If you read the post where I dragged out Mandy Musgrave, you'll know that these two are engaged to be wed. This is called a security blanket. It is what gay people use when they are too scared to come out. I had one. My blanket came in the form of the boyfriend I had for a year when I was in high school and when I lost that security blanket, I freaked out. But, no worries, Matt and Mandy, I realized that I didn't need my security blanket and I think I've done pretty well for myself since. You both can do this.

Now, anyone who watched 'South of Nowhere' will agree, that it would've been much more convincing to see Aiden dating Glen than it was when we were forced to try and watch him get with Spencer and Madison and Kyla and get with Ashley and ruin everyone's fucking life. When your gay vibe is that intense, go with the flow, my brother. Go with the flow.
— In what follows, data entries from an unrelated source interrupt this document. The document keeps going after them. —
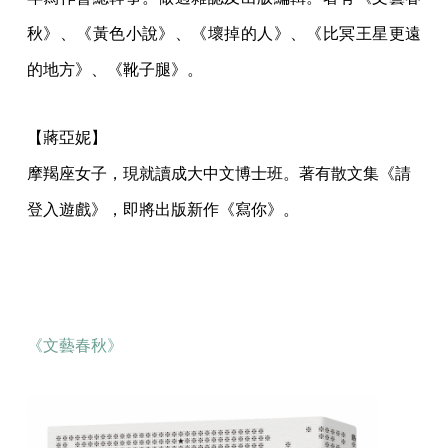
秋》、《黃色小說》、《壞掉的人》、《比冥王星更遠
的地方》、《靴子腿》。
【蔣亞妮】
摩羯座女子，現就讀成大中文博士班。著有散文集《請
登入遊戲》，即將出版新作《寫你》。
《文藝春秋》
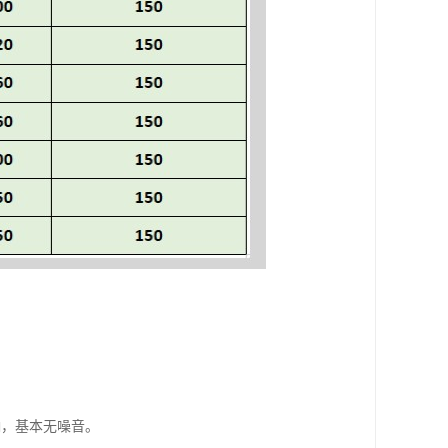
。
响，基本无噪音。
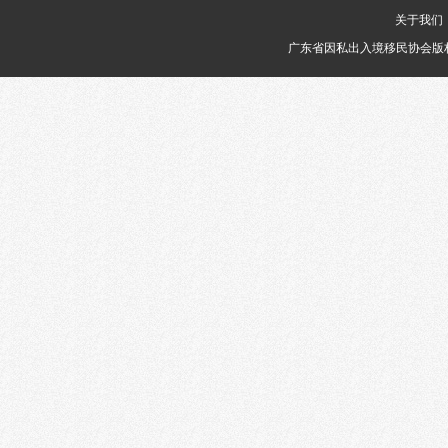
关于我们
广东省因私出入境移民协会版权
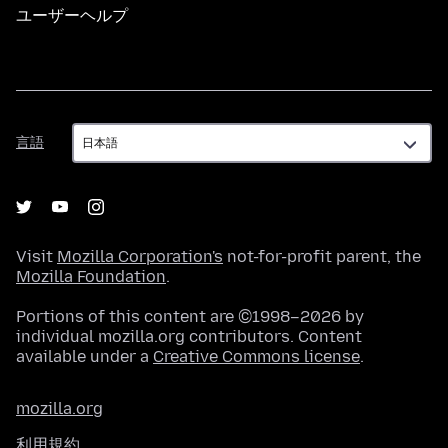
ユーザーヘルプ
言
言語
語
Visit
Mozilla Corporation's
not-for-profit parent, the
Mozilla Foundation
.
Portions of this content are ©1998–2026 by
individual mozilla.org contributors. Content
available under a
Creative Commons license
.
mozilla.org
利用規約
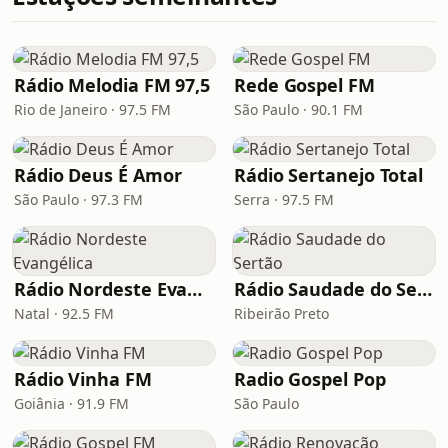
Rádio Melodia FM 97,5
Rede Gospel FM
Rio de Janeiro · 97.5 FM
São Paulo · 90.1 FM
Rádio Deus É Amor
Rádio Sertanejo Total
São Paulo · 97.3 FM
Serra · 97.5 FM
Rádio Nordeste Evangélica
Rádio Saudade do Sertão
Natal · 92.5 FM
Ribeirão Preto
Rádio Vinha FM
Radio Gospel Pop
Goiânia · 91.9 FM
São Paulo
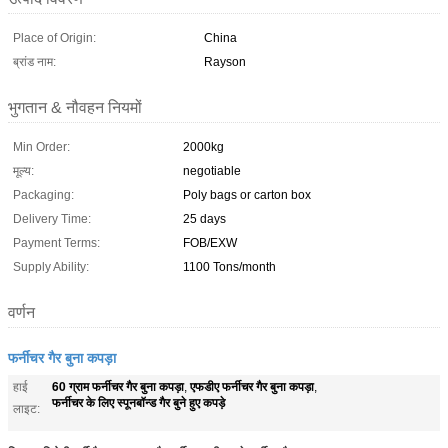
Place of Origin:
China
ब्रांड नाम:
Rayson
भुगतान & नौवहन नियमों
Min Order:
2000kg
मूल्य:
negotiable
Packaging:
Poly bags or carton box
Delivery Time:
25 days
Payment Terms:
FOB/EXW
Supply Ability:
1100 Tons/month
वर्णन
फर्नीचर गैर बुना कपड़ा
60 ग्राम फर्नीचर गैर बुना कपड़ा
एफडीए फर्नीचर गैर बुना कपड़ा
हाई
,
,
फर्नीचर के लिए स्पूनबॉन्ड गैर बुने हुए कपड़े
लाइट:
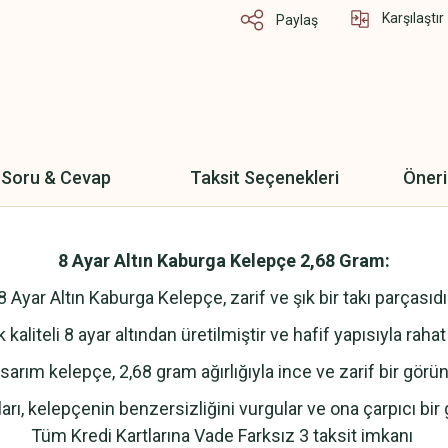
Karşılaştır
Paylaş
Soru & Cevap
Taksit Seçenekleri
Öneri
8 Ayar Altın Kaburga Kelepçe 2,68 Gram:
8 Ayar Altın Kaburga Kelepçe, zarif ve şık bir takı parçasıdı
aliteli 8 ayar altından üretilmiştir ve hafif yapısıyla rahat
sarım kelepçe, 2,68 gram ağırlığıyla ince ve zarif bir gör
arı, kelepçenin benzersizliğini vurgular ve ona çarpıcı bi
Tüm Kredi Kartlarına Vade Farksız 3 taksit imkanı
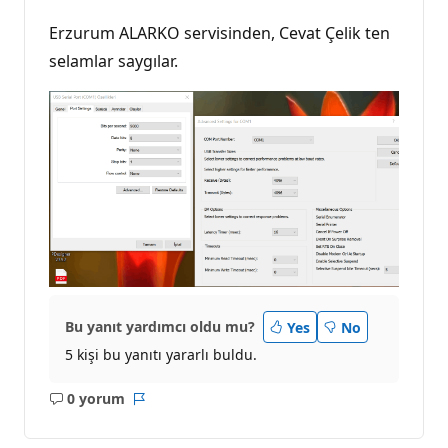
Erzurum ALARKO servisinden, Cevat Çelik ten
selamlar saygılar.
Bu yanıt yardımcı oldu mu?
Yes
No
5 kişi bu yanıtı yararlı buldu.
0 yorum
Açıklama
Rapor
yok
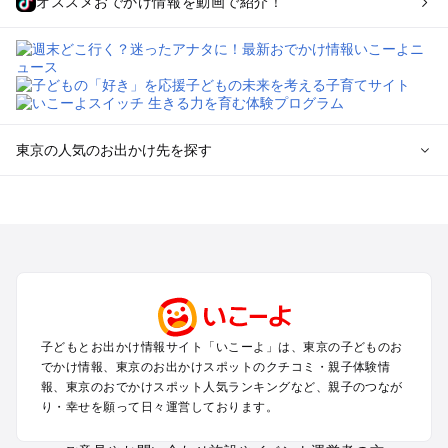
オススメおでかけ情報を動画で紹介！
東京の人気のお出かけ先を探す
東京のエリアからプール子ども連れのお出かけスポット
を探す
立川・国分寺・八王子・昭島・多摩のプールお出かけ
お台場・品川・新橋・汐留・豊洲のプールお出かけ
上野・浅草・錦糸町・両国のプールお出かけ
町田・相模原・愛川・上野原のプールお出かけ
渋谷・原宿・恵比寿・中目黒・自由が丘のプールお出かけ
子どもとお出かけ情報サイト「いこーよ」は、東京の子どものお
池袋・赤羽・王子・巣鴨・目白・石神井のプールお出かけ
でかけ情報、東京のお出かけスポットのクチコミ・親子体験情
新宿・高田馬場・代々木・千駄ヶ谷のプールお出かけ
報、東京のおでかけスポット人気ランキングなど、親子のつなが
銀座・丸の内・日本橋・有楽町・築地・月島のプールお出かけ
り・幸せを願って日々運営しております。
吉祥寺・三鷹・中野・高円寺・荻窪・阿佐谷のプールお出かけ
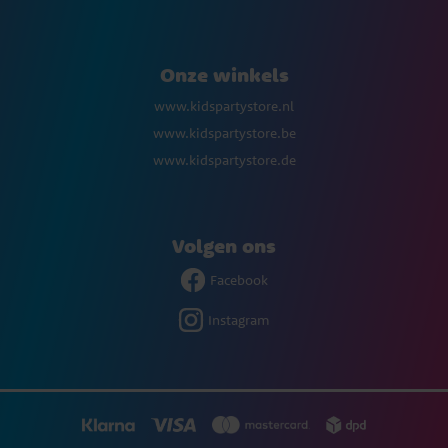
Onze winkels
www.kidspartystore.nl
www.kidspartystore.be
www.kidspartystore.de
Volgen ons
Facebook
Instagram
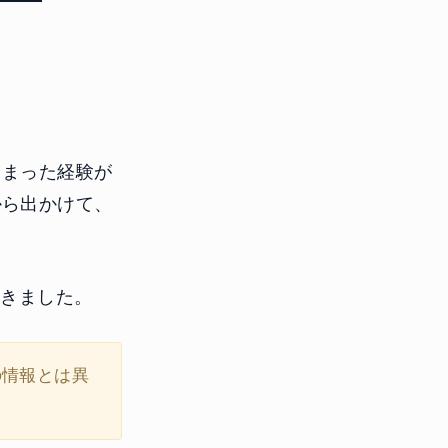
しまった経験が
から出かけて、
行きました。
の情報とは異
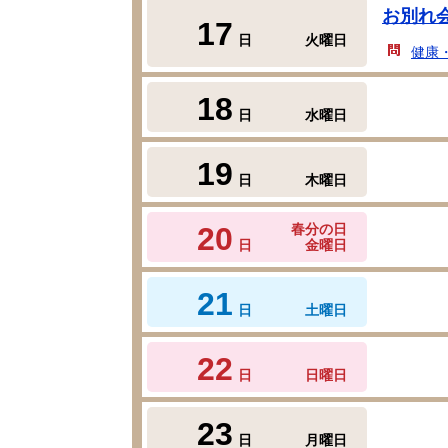
お別れ
17
日
火曜日
健康
18
日
水曜日
19
日
木曜日
20
春分の日
日
金曜日
21
日
土曜日
22
日
日曜日
23
日
月曜日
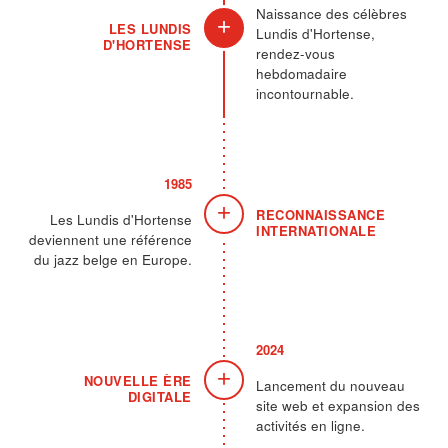
Naissance des célèbres
+
LES LUNDIS
Lundis d'Hortense,
D'HORTENSE
rendez-vous
hebdomadaire
incontournable.
1985
+
RECONNAISSANCE
Les Lundis d'Hortense
INTERNATIONALE
deviennent une référence
du jazz belge en Europe.
2024
+
NOUVELLE ÈRE
Lancement du nouveau
DIGITALE
site web et expansion des
activités en ligne.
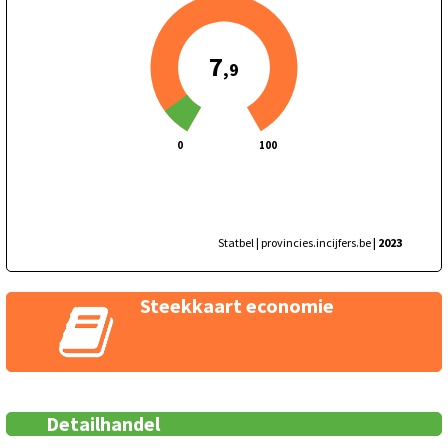
7
,9
0
100
Statbel | provincies.incijfers.be
| 2023
Steekkaart economie
Detailhandel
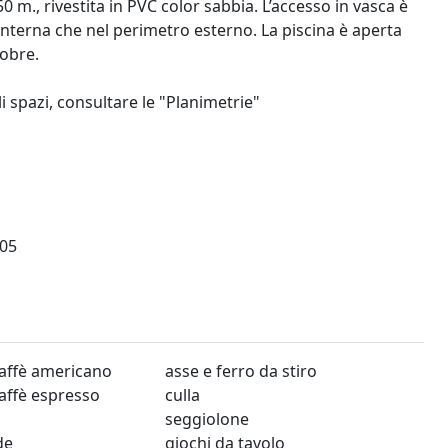
0 m., rivestita in PVC color sabbia. L’accesso in vasca è
 interna che nel perimetro esterno. La piscina è aperta
tobre.
i spazi, consultare le "Planimetrie"
05
affè americano
asse e ferro da stiro
affè espresso
culla
seggiolone
de
giochi da tavolo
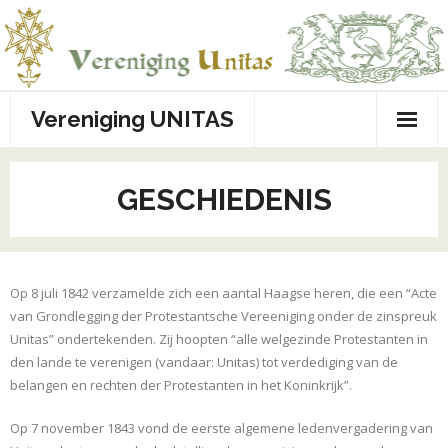
Ga
naar
de
inhoud
Vereniging UNITAS
GESCHIEDENIS
Op 8 juli 1842 verzamelde zich een aantal Haagse heren, die een “Acte
van Grondlegging der Protestantsche Vereeniging onder de zinspreuk
Unitas” ondertekenden. Zij hoopten “alle welgezinde Protestanten in
den lande te verenigen (vandaar: Unitas) tot verdediging van de
belangen en rechten der Protestanten in het Koninkrijk”.
Op 7 november 1843 vond de eerste algemene ledenvergadering van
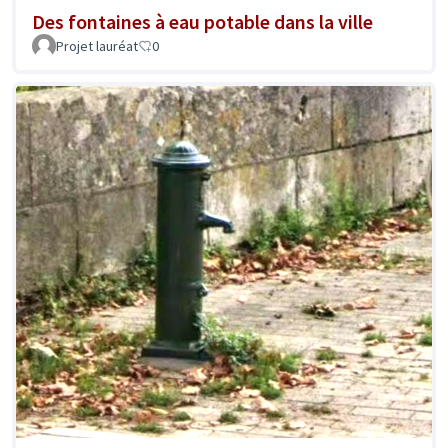
Des fontaines à eau potable dans la ville
Projet lauréat
0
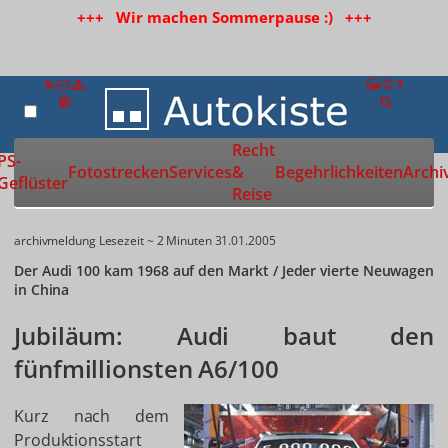
+++ Wir machen Sommerpause :) +++
Recht
Zur Startseite
PS-
Fotostrecken
Services
&
Begehrlichkeiten
Archi
Geflüster
Reise
archivmeldung
Lesezeit ~ 2 Minuten
31.01.2005
Der Audi 100 kam 1968 auf den Markt / Jeder vierte Neuwagen
in China
Jubiläum: Audi baut den
fünfmillionsten A6/100
Kurz nach dem
Produktionsstart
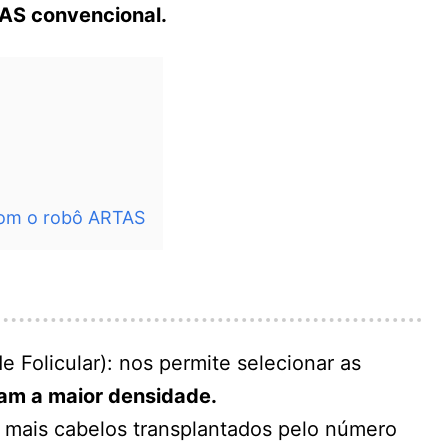
TAS convencional.
com o robô ARTAS
e Folicular): nos permite selecionar as
am a maior densidade.
r mais cabelos transplantados pelo número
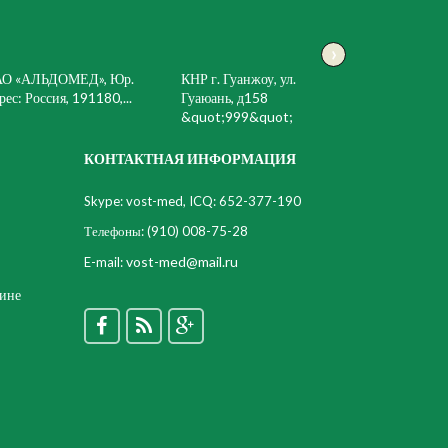
›
АО «АЛЬДОМЕД», Юр.
КНР г. Гуанжоу, ул.
рес: Россия, 191180,...
Гуаюань, д158
&quot;999&quot;
КОНТАКТНАЯ ИНФОРМАЦИЯ
Skype: vost-med, ICQ: 652-377-190
Телефоны:
(910) 008-75-28
vost-med@mail.ru
E-mail:
цине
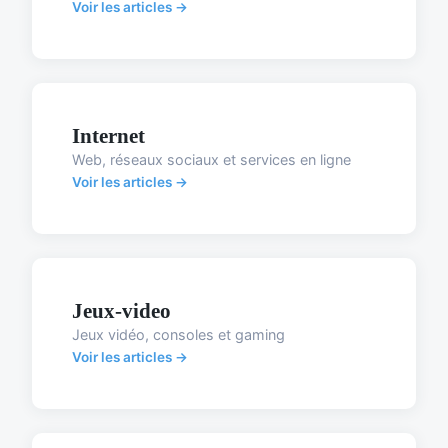
Voir les articles →
Internet
Web, réseaux sociaux et services en ligne
Voir les articles →
Jeux-video
Jeux vidéo, consoles et gaming
Voir les articles →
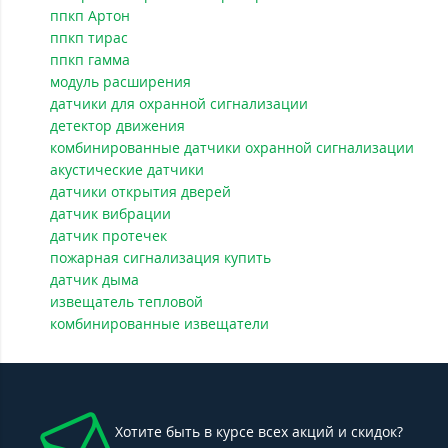
ппкп Артон
ппкп тирас
ппкп гамма
модуль расширения
датчики для охранной сигнализации
детектор движения
комбинированные датчики охранной сигнализации
акустические датчики
датчики открытия дверей
датчик вибрации
датчик протечек
пожарная сигнализация купить
датчик дыма
извещатель тепловой
комбинированные извещатели
Хотите быть в курсе всех акций и скидок?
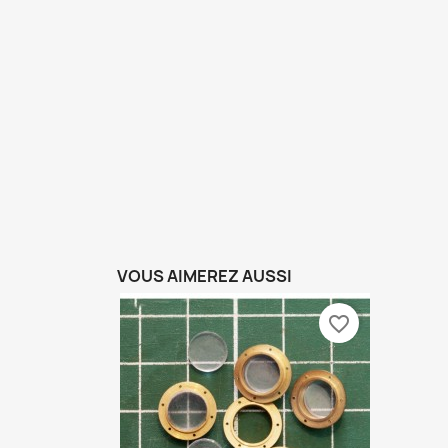
VOUS AIMEREZ AUSSI
favorite_border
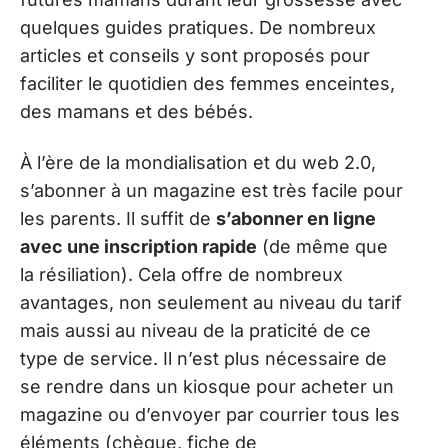
quelques guides pratiques. De nombreux
articles et conseils y sont proposés pour
faciliter le quotidien des femmes enceintes,
des mamans et des bébés.
À l’ère de la mondialisation et du web 2.0,
s’abonner à un magazine est très facile pour
les parents. Il suffit de
s’abonner en ligne
avec une inscription rapide
(de même que
la résiliation). Cela offre de nombreux
avantages, non seulement au niveau du tarif
mais aussi au niveau de la praticité de ce
type de service. Il n’est plus nécessaire de
se rendre dans un kiosque pour acheter un
magazine ou d’envoyer par courrier tous les
éléments (chèque, fiche de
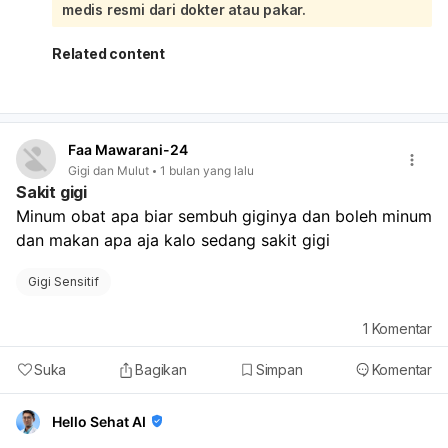
penyebabnya diperiksa dan ditangani, misalnya dengan
medis resmi dari dokter atau pakar.
fluoride varnish, tambal gigi, perawatan saluran akar, atau
cabut gigi bila sudah parah.
Related content
Faa Mawarani-24
Gigi dan Mulut
1 bulan yang lalu
Sakit gigi
Minum obat apa biar sembuh giginya dan boleh minum 
dan makan apa aja kalo sedang sakit gigi 
Gigi Sensitif
1
Komentar
Suka
Bagikan
Simpan
Komentar
Hello Sehat AI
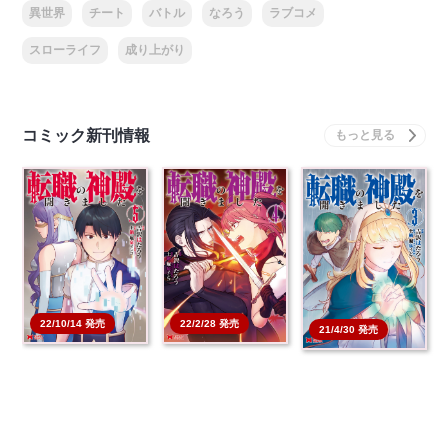
異世界
チート
バトル
なろう
ラブコメ
スローライフ
成り上がり
コミック新刊情報
22/10/14 発売
22/2/28 発売
21/4/30 発売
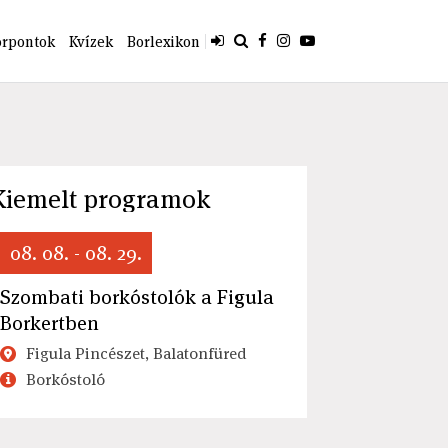
orpontok
Kvízek
Borlexikon
Kiemelt programok
08. 08. - 08. 29.
Szombati borkóstolók a Figula
Borkertben
Figula Pincészet, Balatonfüred
Borkóstoló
Also, wanted to bring your attention to the first celebrity I dragged out on here, Ms. Kelly Clarkson, who gave me a little chuckle on her Twitter this morning:
kelly_clarkson RT @allyroar: I don't know what to say to @Kelly_clarkson tonight. Any suggestions? -hey Kelly, you look amazingly, good-looking tonight :)

::Raises eyebrows:: Alright there, K. Clarks, fishing for some compliments from the ladies. I dig.